At Recorded Future we’ve been very careful to avoid claiming “predictions of the past”. We’ve stuck out our neck by making a few predictions; sometimes successful, sometimes not. We proudly herald our work on out of sample trading signals because there’s a clear outcome to measure against, and it’s pretty binary whether it works or not. But otherwise, we’re careful.
That said, there are there are several points in Leetaru’s work that we take issue with and warrant closer inspection.
Sentiment and Tone
The way Leetaru calculates sentiment, using the whole document to measure sentiment, is under heavy debate.
Consider this typical news coverage of the Middle East back in April, 2011 which reports on updates from across the Middle East. This single document includes mentions of Libya, Tunisia, Egypt, and Syria, and contains many positive and negative phrases.
Here are several examples:
- “Tik has been released in Damascus, and wanted to pass on the good news!”
- “This will be brief, but at very very long last, we have good news to share…”
- “…well-armed, seemingly well-trained soldiers in full military attire…their very presence has boosted morale on the front line”
- “the 32nd Brigade, one of the best-equipped and trained units, had been sent early on Friday”
- “The destruction cannot be described.”
- “This graphic video is said to show protesters suffering violent physical reactions”
- “…beleaguered rebels battling Col. Muammar el-Qaddafi’s forces…”

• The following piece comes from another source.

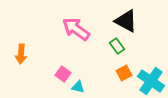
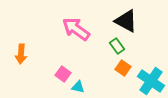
orange square: moved 1 px left, 5 px up; rotated 28 degrees counterclockwise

- “…dozens of protesters have been killed recently.”
What will sentiment and tone in such a document tell us about Egypt in particular? We have some ideas for how to actually prove out this point and will be back on the subject (if we were good academics, we wouldn’t blog about it ahead, but…). 🙂
Despite this criticism, Leetaru makes some other very good points on sentiment and tone. So, plenty to learn from the paper.
Pinpointing Bin Laden I
The paper makes a very strong claim on where Bin Laden would have been located based on open sources:
“global news content would have suggested Northern Pakistan in a 200 km. radius around Islamabad and Peshawar as his most likely location, and that he was nearly twice as likely to be making his residence in Pakistan as Afghanistan”.
“Indeed nearly 49 percent of all articles mentioning Bin Laden included a city in Pakistan and both Islamabad and Peshawar rank in the top five non–Western cities associated with him.”
Now, remember Islamabad is the capital of Pakistan. A typical news story by the Dawn, Pakistan’s oldest and most widely read English-language newspaper, starts like this:
“ISLAMABAD, Sept 13: A number of National Assembly employees are reluctant to present their academic certificates for necessary verification as directed by the federal government.”
Islamabad is very likely to show up in Dawn stories, and thus, it is less strong a source for computing co-occurrences at a document level.
Pinpointing Bin Laden II
Now, let’s assume that the approach on co-occurrences actually works. Consider this map:
Peshawar is about as far from Kabul (a bit further) as it is close to Abbottabad. Peshawar has 3.6M people, Islamabad 1.3M, and the Rawalpindi/Islamabad Metropolitan Area is the third largest in Pakistan with a population of over 4.5 million inhabitants.
What do I do with such information? It’s not very helpful operationally in my humble opinion. I was trained as an army ranger a long (very long) time ago, and this would not exactly qualify for targeting.
Pinpointing Bin Laden III
The big point on Bin Laden and Abbottabad from an open source analysis perspective, again from my point of view, is that before May 2, 2011, there were basically no documents on the internet mentioning Abbottabad and Bin Laden together. That’s actually pretty amazing.
Now of course, you may find that aggregation of information will show you interesting patterns beyond individual tidbits, but a 200km radius is not that.
In conclusion, I’d like to say that Leetaru has presented overall awesome work, but a few adjustments would make it so much better. Open source or even web source intelligence has lots of promise for essentially every type of analysis. We’re hard at work at this at Recorded Future.